Like many others, psychology and trying to figure out why people do what they do fascinates me. I devoured Malcolm Gladwell's "The Tipping Point;" a lot of his points and case studies made an enormous amount of sense to me.

That book is referenced in a New York Times magazine article which discusses a recent theory that happiness is contagious. Nicholas Christakis and James Fowler are the two social scientists behind a study which looked at the interconnectedness of people and how those links affected their behaviors in terms of obesity, smoking, mood, etc. They discovered people's behaviors can affect up to three others - people you may not associate as close friends.

One finding that caught my eye was better-connected people (ones who are connected to a lot of people with varying degrees of closeness) are actually happier than people with small, tight-knit clusters of friends. The idea being with lots of exposure to happ(ier) people, you become happier.

The Sydney Morning Herald takes a slightly different approach to cultivating happiness.
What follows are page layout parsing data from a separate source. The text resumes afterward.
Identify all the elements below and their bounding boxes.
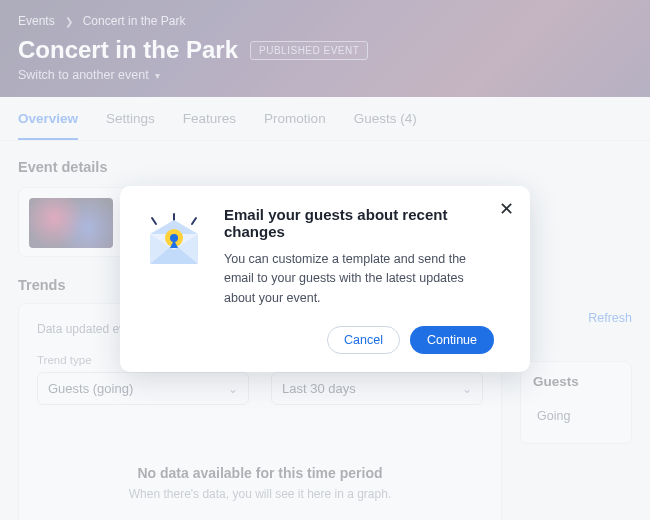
envelope-icon [142, 206, 206, 354]
modal-title: Email your guests about recent changes [224, 206, 494, 240]
modal-overlay[interactable]: ✕ Email your guests about recent changes… [0, 0, 650, 520]
svg-line-0 [152, 218, 156, 224]
close-icon[interactable]: ✕ [499, 200, 514, 218]
cancel-button[interactable]: Cancel [327, 326, 400, 354]
continue-button[interactable]: Continue [410, 326, 494, 354]
modal-body-text: You can customize a template and send th… [224, 250, 494, 308]
svg-line-2 [192, 218, 196, 224]
email-guests-modal: ✕ Email your guests about recent changes… [120, 186, 530, 372]
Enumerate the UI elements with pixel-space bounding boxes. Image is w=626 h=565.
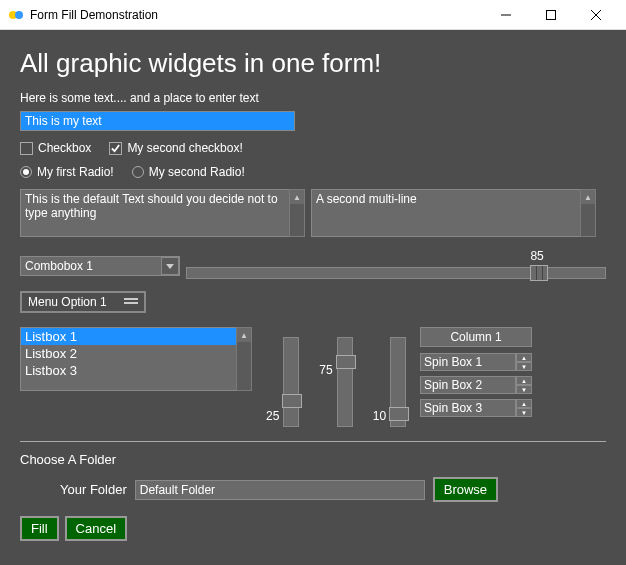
subheading: Here is some text.... and a place to ent…: [20, 91, 606, 105]
spin-down-icon[interactable]: ▼: [516, 408, 532, 417]
spin-box-3[interactable]: Spin Box 3 ▲▼: [420, 399, 532, 417]
multiline-1-body[interactable]: This is the default Text should you deci…: [20, 189, 289, 237]
radio-circle-icon: [132, 166, 144, 178]
spin-box-1[interactable]: Spin Box 1 ▲▼: [420, 353, 532, 371]
scroll-up-icon[interactable]: ▲: [237, 328, 251, 342]
scrollbar[interactable]: ▲: [236, 327, 252, 391]
svg-rect-3: [546, 10, 555, 19]
slider-thumb[interactable]: [389, 407, 409, 421]
svg-point-1: [15, 11, 23, 19]
menu-option-button[interactable]: Menu Option 1: [20, 291, 146, 313]
checkbox-2-label: My second checkbox!: [127, 141, 242, 155]
folder-section-label: Choose A Folder: [20, 452, 606, 467]
horizontal-slider[interactable]: 85: [186, 251, 606, 281]
checkbox-box-icon: [20, 142, 33, 155]
cancel-button[interactable]: Cancel: [65, 516, 127, 541]
page-heading: All graphic widgets in one form!: [20, 48, 606, 79]
vertical-slider-3[interactable]: 10: [373, 337, 406, 427]
scroll-up-icon[interactable]: ▲: [290, 190, 304, 204]
slider-value: 25: [266, 409, 279, 423]
spin-column: Column 1 Spin Box 1 ▲▼ Spin Box 2 ▲▼ Spi…: [420, 327, 532, 422]
fill-button[interactable]: Fill: [20, 516, 59, 541]
slider-thumb[interactable]: [530, 265, 548, 281]
client-area: All graphic widgets in one form! Here is…: [0, 30, 626, 565]
multiline-1[interactable]: This is the default Text should you deci…: [20, 189, 305, 237]
multiline-2[interactable]: A second multi-line ▲: [311, 189, 596, 237]
radio-circle-icon: [20, 166, 32, 178]
radio-1[interactable]: My first Radio!: [20, 165, 114, 179]
combobox-label: Combobox 1: [21, 259, 161, 273]
window-title: Form Fill Demonstration: [30, 8, 483, 22]
divider: [20, 441, 606, 442]
svg-marker-6: [166, 264, 174, 269]
checkbox-1[interactable]: Checkbox: [20, 141, 91, 155]
radio-2-label: My second Radio!: [149, 165, 245, 179]
list-item[interactable]: Listbox 2: [21, 345, 236, 362]
column-header: Column 1: [420, 327, 532, 347]
spin-up-icon[interactable]: ▲: [516, 399, 532, 408]
list-item[interactable]: Listbox 1: [21, 328, 236, 345]
spin-down-icon[interactable]: ▼: [516, 362, 532, 371]
maximize-button[interactable]: [528, 0, 573, 30]
scroll-up-icon[interactable]: ▲: [581, 190, 595, 204]
menu-option-label: Menu Option 1: [28, 295, 107, 309]
slider-value: 75: [319, 363, 332, 377]
listbox[interactable]: Listbox 1 Listbox 2 Listbox 3 ▲: [20, 327, 252, 391]
scrollbar[interactable]: ▲: [289, 189, 305, 237]
multiline-2-body[interactable]: A second multi-line: [311, 189, 580, 237]
spin-down-icon[interactable]: ▼: [516, 385, 532, 394]
checkbox-2[interactable]: My second checkbox!: [109, 141, 242, 155]
radio-1-label: My first Radio!: [37, 165, 114, 179]
checkbox-box-icon: [109, 142, 122, 155]
spin-box-2[interactable]: Spin Box 2 ▲▼: [420, 376, 532, 394]
vertical-slider-2[interactable]: 75: [319, 337, 352, 427]
checkbox-1-label: Checkbox: [38, 141, 91, 155]
browse-button[interactable]: Browse: [433, 477, 498, 502]
slider-value: 10: [373, 409, 386, 423]
slider-thumb[interactable]: [336, 355, 356, 369]
folder-input[interactable]: [135, 480, 425, 500]
list-item[interactable]: Listbox 3: [21, 362, 236, 379]
spin-up-icon[interactable]: ▲: [516, 353, 532, 362]
slider-thumb[interactable]: [282, 394, 302, 408]
folder-field-label: Your Folder: [60, 482, 127, 497]
text-input[interactable]: [20, 111, 295, 131]
spin-up-icon[interactable]: ▲: [516, 376, 532, 385]
menu-icon: [124, 298, 138, 306]
app-icon: [8, 7, 24, 23]
scrollbar[interactable]: ▲: [580, 189, 596, 237]
vertical-slider-1[interactable]: 25: [266, 337, 299, 427]
slider-value: 85: [530, 249, 543, 263]
minimize-button[interactable]: [483, 0, 528, 30]
close-button[interactable]: [573, 0, 618, 30]
combobox[interactable]: Combobox 1: [20, 256, 180, 276]
chevron-down-icon[interactable]: [161, 257, 179, 275]
radio-2[interactable]: My second Radio!: [132, 165, 245, 179]
titlebar: Form Fill Demonstration: [0, 0, 626, 30]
The paper cites findings from several different researchers who, prompted by the recent rise in depression in the West, have looked into what makes people happy. Experts suggest the usual nuggets like being positive and kind to yourself, but a couple tips surprised me.

Daniel Gilbert, from Harvard University, says to be brave. Gilbert believes people rationalize an excess of courage more easily than an excess of cowardice, so it is better to risk it than sit idly by. Failing brings out our self-defense mechanism of saying "at least I learned X." That can promote a positive slant to the experience. And Julie Noreem of Wellesley College urges citizens to put their pessimism to work. She theorizes those who expect the worse and think out all the possible ways things can go wrong actually help themselves realize goals because they have thought of all the contingency plans needed for the situation.

When all else fails, break out the stress-busters. When I was in college, it was coloring books and crayons. There was something very soothing about using pretty colors in an ordered design. When I worked in a job that constantly thrust new, unexpected and usually unpleasant obstacles and issues at me, it was baking. The precision in amounts of ingredients needed and the strict order of recipe steps helped me regain control of something. Now it's reading. For me, there is nothing like having all my problems put on hold while I travel into someone else's world for a bit.

For Bob Wire, a presumably very self-possessed Colorado man, it's crocheting. Looking for an outlet for his stress which was also creative, constructive and not too complicated, Wire stumbled into a new yarn shop in his town and was swept into crocheting. His project choices - guitar case, cowboy hat band - definitely reflect his gender, but if it works for him, good on him. Because, in the end, being happy - even fleetingly - is the goal, no?